Investment v ROI is a business-wide discussion point and is often the backbone in measuring success in any business. Why is this not always the case for learning? We’d like to think it was, but as designers, managers and stakeholders, are we always sure that the money invested in training is invested in the right way to yield greater results in learning?
How often, as learning professionals, are we asked to produce another course on x or y because people have forgotten/are not doing x or y since the last time they were trained? Chances are that number is relatively high. I have worked in many organisations where the learning of a new process, strategy or skill comes late in the process, or even as an afterthought. Early engagement is key, and that is a discussion for another time. What we are thinking about here is making sure that the level of investment made in any learning intervention is right for the ROI that is required.

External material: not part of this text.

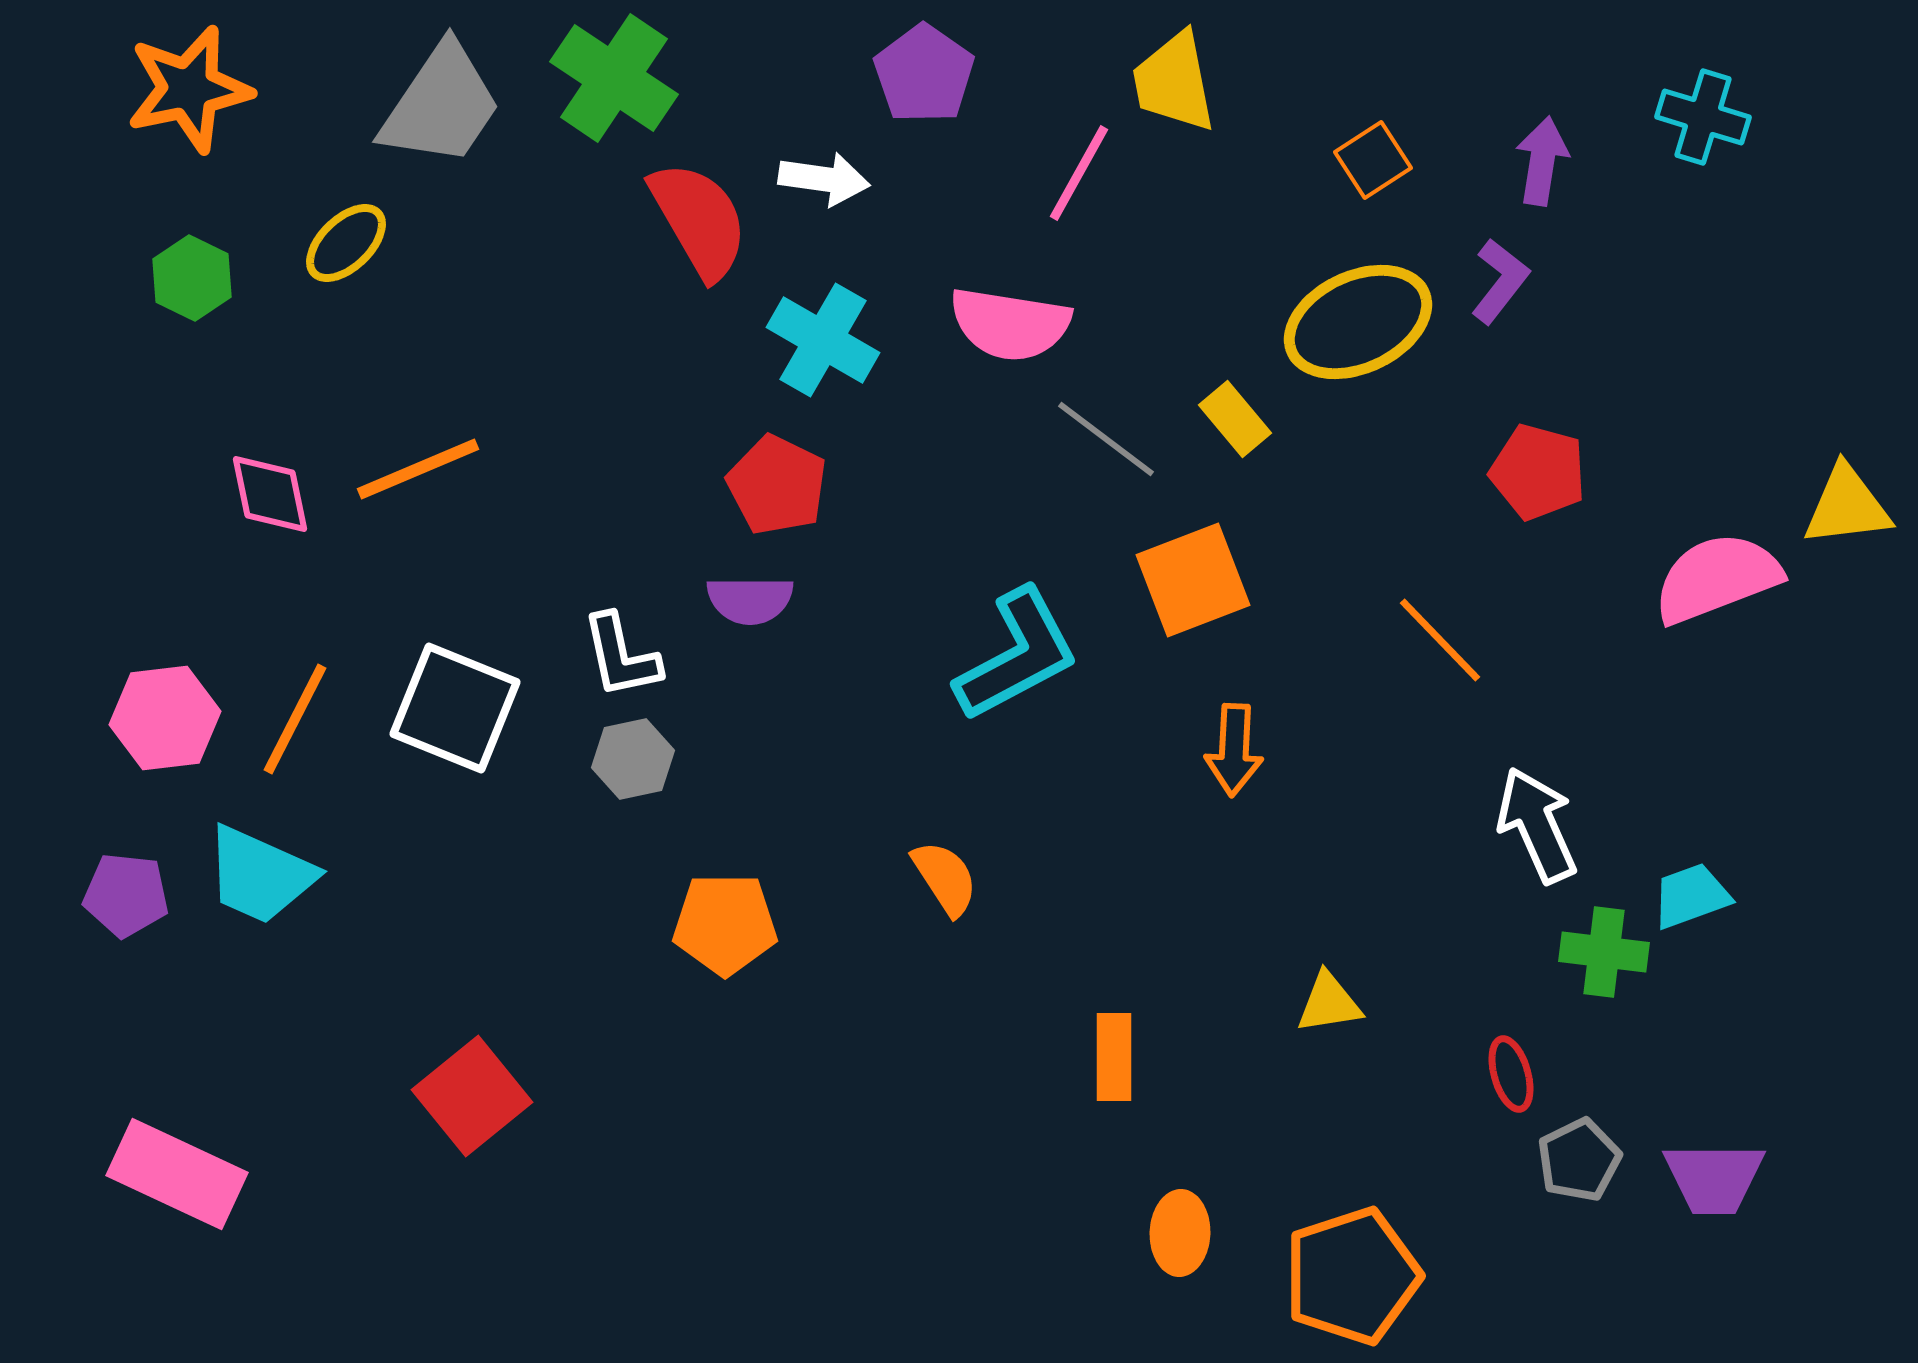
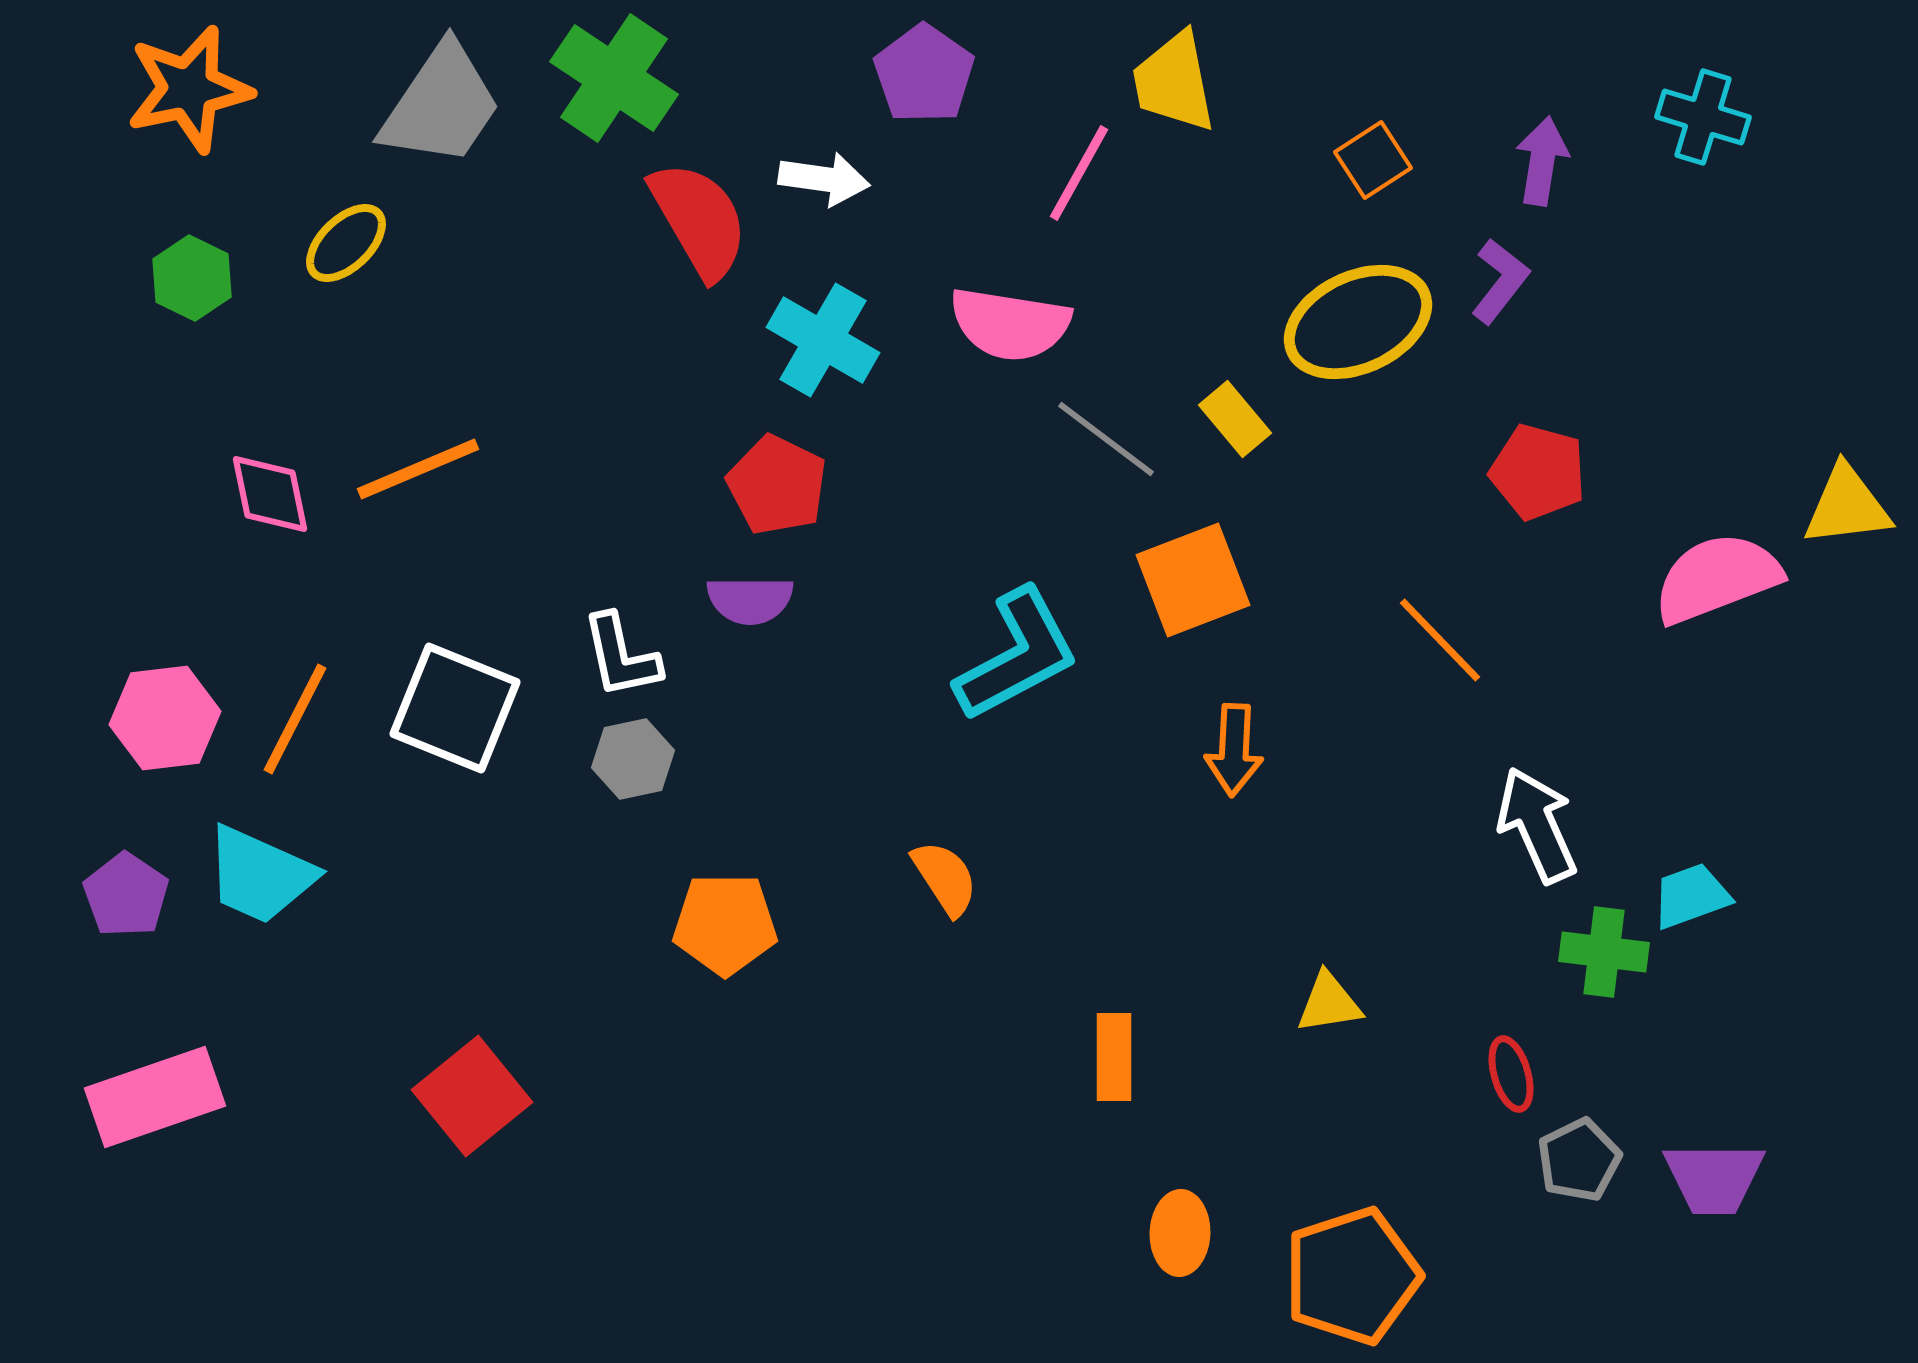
purple pentagon at (126, 895): rotated 28 degrees clockwise
pink rectangle at (177, 1174): moved 22 px left, 77 px up; rotated 44 degrees counterclockwise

What exactly do I mean by that?
‘If you always do what you always did, you will always get what you always got’, perhaps an over-used saying of undetermined origin, but it’s very true though isn’t it? Why is it that we expect all learning ‘to stick’ all the time? By the very nature of this new request for the same learning we surely know that it will be asked for again down the line. This is where we, as learning experts, come in. Why not take the same message in a different direction? Don’t just roll it in glitter. Turn it inside out, break it, squeeze the actual goal out of it, then look at how differently it can be put back together. It needn’t be the same approach, whether that be face-to-face or e-learning. It can be something completely new. It can be broken down into smaller chunks. It can be built up into a larger piece. It can be fragmented and sprinkled across other messages…

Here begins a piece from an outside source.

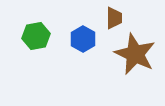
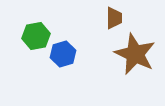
blue hexagon: moved 20 px left, 15 px down; rotated 15 degrees clockwise
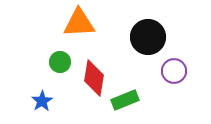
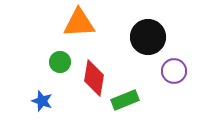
blue star: rotated 20 degrees counterclockwise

Was it Einstein that said: ‘insanity is doing the same thing over and over again and expecting a different result’? If it was, he was right. Let’s not fall into the trap of repeating our mistakes. So how do we avoid the trap?
Investment. Investment in the right learning to do the right job, in the right way to produce the right results. Creating new learning in new ways isn’t always cheap. But it’s certainly less expensive than rolling out another short-term win in the long run. Which actually brings us full circle. It is only by looking at creating learning in the same way that we look at running successful organisations that we truly balance the cost of learning.